第113話 警備隊の副隊長
逆に質問された。正確にはゴアがヤンセンの脳内を探って得た情報だから、聞いたとは違うけどまぁだいたい同じよね。
「そうだけど、何が言いたいのよ?」
「はは。簡単なことだ、我々が素直に本当の情報をヤンセンに教えると思うか?」
「なんですって!? ヤンセンはあなた達の仲間でしょうが!」
「仲間か……我々ヴァンパイアには序列というのがあってな。たとえ同胞でも、格下となっては平等の扱いなどまず受けられん」
「序列……ですって?」
「つまり、こういうことですか。ヤンセンはヴァンパイアの中でも下級戦士、下級戦士はいつ人間達に捕まって尋問されるかわからない」
「その通りだよ。だからこそ、本当の情報など教えられないのだ」
なんてこと。こいつらの用心深さをあなどっていた。ヤンセンにも偽りの情報を流していたなんて。
「……してやられましたね。でもあなた方から情報を聞き出せばいいだけのこと」
「おいおい、さっきの話を聞いてなかったのか? 我々ヴァンパイアには序列がある。お前達がどんな情報を聞きたいのか知らないが、真の情報を知るには、俺達のような下っ端を捕まえても意味がない」
「だから、あなたからラーニングするんですよ」
「なに……ラーニング?」
「眠ってもらいましょうか」
ジェリドが眠りに落ちた。やっぱりヤンセンと同じことをするみたいね。
「さすがに彼なら残りの仲間の情報は知ってるでしょ」
「あぁ、結局あまり進展得られなかったわね。また同じことの繰り返しじゃない」
「いや、そうとも限らないわ」
アンジェラがそう言うと、右手を前に差し出した。その右手には青く輝く宝石がのっていた。
「それって……魔宝石!?」
「奴らの仲間も昨日コルガン峡谷で同じものを集めていた。念のため家の中を物色したら、案の定あったわ」
「魔宝石があったなんて。一体彼らの狙いはなに?」
「それについても、やはり彼から情報を抜き出すのが確実ですね」
「……ん? ナターシャ、どうしたの?」
「え? いやぁ、その……」
魔宝石。さっき宮殿でジョージが私に渡してくれた魔剣にも、宝石が埋め込まれていた。ジョージの話を思い出した。

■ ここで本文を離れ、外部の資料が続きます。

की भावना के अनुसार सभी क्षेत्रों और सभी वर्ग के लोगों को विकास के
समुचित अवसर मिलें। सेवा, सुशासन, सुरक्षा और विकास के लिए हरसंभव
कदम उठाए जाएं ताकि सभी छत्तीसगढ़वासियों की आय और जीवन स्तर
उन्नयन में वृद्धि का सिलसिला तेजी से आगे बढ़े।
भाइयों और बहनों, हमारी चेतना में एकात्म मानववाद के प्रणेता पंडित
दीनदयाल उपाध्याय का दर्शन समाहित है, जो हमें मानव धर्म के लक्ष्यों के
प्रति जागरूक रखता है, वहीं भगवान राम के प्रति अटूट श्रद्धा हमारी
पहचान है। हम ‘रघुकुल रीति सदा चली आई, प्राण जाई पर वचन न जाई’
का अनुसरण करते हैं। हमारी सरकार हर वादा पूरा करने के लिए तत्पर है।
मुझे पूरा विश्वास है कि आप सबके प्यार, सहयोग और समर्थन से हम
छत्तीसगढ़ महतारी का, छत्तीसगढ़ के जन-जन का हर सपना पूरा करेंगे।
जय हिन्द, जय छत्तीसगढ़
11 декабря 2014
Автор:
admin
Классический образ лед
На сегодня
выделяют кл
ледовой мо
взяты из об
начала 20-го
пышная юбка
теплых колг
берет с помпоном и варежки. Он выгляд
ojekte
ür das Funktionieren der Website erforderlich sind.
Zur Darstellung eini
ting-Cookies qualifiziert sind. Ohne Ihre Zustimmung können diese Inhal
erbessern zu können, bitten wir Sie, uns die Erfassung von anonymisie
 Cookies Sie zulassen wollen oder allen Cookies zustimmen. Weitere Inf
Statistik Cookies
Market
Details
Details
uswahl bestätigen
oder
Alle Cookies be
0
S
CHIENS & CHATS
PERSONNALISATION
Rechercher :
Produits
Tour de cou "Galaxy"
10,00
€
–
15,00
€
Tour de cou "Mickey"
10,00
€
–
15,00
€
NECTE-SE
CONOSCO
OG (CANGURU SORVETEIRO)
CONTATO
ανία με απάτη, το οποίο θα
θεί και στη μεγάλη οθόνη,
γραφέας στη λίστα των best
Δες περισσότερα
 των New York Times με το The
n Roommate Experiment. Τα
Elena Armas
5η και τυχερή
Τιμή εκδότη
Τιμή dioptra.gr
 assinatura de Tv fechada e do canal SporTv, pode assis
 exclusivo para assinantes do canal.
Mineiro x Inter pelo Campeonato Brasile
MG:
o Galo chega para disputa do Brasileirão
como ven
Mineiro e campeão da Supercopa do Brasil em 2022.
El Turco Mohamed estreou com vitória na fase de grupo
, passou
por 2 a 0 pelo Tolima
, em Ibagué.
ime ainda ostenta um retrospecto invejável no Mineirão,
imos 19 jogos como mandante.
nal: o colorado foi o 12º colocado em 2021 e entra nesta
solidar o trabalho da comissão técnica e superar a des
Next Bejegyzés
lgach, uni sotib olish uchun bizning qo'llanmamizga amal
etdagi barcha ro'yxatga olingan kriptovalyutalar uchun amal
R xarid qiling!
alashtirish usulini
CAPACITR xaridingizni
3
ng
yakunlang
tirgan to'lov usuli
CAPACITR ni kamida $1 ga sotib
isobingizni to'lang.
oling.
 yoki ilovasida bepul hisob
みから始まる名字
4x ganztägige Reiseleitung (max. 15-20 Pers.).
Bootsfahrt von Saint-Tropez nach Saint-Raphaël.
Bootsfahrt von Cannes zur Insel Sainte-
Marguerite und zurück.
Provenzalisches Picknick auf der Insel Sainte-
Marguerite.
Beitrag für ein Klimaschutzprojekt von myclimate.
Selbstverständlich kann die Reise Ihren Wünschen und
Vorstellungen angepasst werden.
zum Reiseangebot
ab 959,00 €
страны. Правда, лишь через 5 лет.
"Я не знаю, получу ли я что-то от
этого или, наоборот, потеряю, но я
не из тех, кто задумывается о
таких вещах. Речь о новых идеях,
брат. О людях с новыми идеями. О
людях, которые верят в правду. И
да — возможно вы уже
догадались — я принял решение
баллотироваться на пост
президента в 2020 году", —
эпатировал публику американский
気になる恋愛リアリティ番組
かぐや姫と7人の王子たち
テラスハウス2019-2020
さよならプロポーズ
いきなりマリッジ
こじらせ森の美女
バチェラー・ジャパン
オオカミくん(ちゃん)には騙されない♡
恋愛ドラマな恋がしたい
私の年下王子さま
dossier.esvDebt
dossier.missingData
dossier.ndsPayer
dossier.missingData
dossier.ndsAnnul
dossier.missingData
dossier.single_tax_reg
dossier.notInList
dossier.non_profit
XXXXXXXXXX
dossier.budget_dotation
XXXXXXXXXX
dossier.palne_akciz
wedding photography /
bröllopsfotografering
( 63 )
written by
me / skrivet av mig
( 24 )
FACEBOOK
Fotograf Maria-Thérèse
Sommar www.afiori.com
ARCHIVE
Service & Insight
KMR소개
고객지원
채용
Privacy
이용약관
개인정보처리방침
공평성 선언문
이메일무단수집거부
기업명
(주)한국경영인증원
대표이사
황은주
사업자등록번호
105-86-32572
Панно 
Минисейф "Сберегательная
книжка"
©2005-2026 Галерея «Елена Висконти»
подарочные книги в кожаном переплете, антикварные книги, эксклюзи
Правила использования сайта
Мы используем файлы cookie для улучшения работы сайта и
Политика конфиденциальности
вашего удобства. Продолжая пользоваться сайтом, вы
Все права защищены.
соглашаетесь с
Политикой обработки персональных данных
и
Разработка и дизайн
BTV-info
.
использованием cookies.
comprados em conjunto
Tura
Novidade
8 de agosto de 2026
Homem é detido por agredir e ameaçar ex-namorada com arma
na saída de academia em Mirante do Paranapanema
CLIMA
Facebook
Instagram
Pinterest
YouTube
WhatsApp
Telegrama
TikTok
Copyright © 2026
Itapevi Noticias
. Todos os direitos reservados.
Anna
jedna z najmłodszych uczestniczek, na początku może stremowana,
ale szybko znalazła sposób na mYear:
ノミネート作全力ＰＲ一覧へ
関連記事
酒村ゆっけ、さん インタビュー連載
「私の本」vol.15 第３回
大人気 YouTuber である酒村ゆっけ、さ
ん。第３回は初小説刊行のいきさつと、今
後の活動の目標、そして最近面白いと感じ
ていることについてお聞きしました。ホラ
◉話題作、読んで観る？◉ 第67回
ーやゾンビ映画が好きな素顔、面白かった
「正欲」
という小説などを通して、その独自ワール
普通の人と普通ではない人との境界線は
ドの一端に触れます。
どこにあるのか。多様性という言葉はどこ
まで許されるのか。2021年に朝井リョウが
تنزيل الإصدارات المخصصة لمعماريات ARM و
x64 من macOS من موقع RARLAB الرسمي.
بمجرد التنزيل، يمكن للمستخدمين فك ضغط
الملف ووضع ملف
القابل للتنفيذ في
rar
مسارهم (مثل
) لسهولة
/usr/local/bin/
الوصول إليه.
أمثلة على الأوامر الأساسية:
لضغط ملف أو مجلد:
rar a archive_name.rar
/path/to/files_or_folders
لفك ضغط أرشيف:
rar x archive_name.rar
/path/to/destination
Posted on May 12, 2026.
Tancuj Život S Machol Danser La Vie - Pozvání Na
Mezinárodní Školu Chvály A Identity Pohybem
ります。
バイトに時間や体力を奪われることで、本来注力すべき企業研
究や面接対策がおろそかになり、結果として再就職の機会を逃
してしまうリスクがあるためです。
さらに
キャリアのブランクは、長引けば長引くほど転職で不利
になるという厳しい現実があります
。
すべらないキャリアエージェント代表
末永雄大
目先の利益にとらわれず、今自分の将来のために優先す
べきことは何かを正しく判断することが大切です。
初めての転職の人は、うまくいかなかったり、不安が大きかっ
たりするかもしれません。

魔王の復活が近づいている。ヴァンパイアの真の狙いはまさか。
「静かに!」
突然アンジェラが口に指をあてて呼びかけた。私も感じた。
「……誰か来るわ」
「そうみたいね。しかも……かなりの数」
「この気配はヴァンパイアじゃない。人間よ」
「私達が様子を見てくる。ゴアは念のため隠れてて」
ゴアを雑貨屋の中に入れさせて、私達は今いる中庭から忍び足で玄関の近くまで来た。
壁にあいた小さな穴から外を覗いた。すると案の定、大勢の人がいる。でも彼らの身なり、誰かに似てる。
「あれは……警備隊?」
「私は警備隊の副隊長のトーマスと申します! アンジェラ殿、ナターシャ殿! 聞こえたら返事をしてください!」
大声で呼びかけたのは若い男性の声、警備隊だけどジュドーじゃない。
「そういえば思い出したわ。ジュドーの右腕のトーマスね、彼がここに来たってことは……」
「アンジェラ殿、ナターシャ殿! 聞こえていますか!? 聞こえたら返事を……」
「聞こえてるわ! 今そっちに行くから、待ってて!」
玄関前に繋がるドアを開けると、そこには背が高い金髪の青年が立っていた。見た目は若いのにジュドーより背が高いせいか、嫌でも凛々しく見える。
警備隊にこんな男がいたなんて知らなかった。いや、そういえばジュドーが言っていた。
いつも隊長と副隊長は別行動を取る。自分が留守の時、あるいは非番の時はトーマスが代理で体調を務めると。
でもジュドーは宮殿にいたから非番ってわけじゃない。どうしてトーマスがここに来たの。
「突然の来訪失礼します。ナターシャ殿とウィンディ殿は初めてでしたね。警備隊副隊長のトーマス・アフレックと申します。以後お見知りおきを」
「トーマス、どうして私達がここにいるってわかったの?」
「そのことですが、実は先ほどジュドー隊長より伝言がありましてね」
「ジュドーから伝言ですって!?」
「はい。あなた方の所在地も隊長より伺いました。ジュドー隊長は緊急の用事ができてしまい、宮殿をあとにしました」
「宮殿をあとにした!? 襲撃があったのに?」
「それほどの非常事態が起きてしまったのです」
トーマスの顔が一気に険しくなった。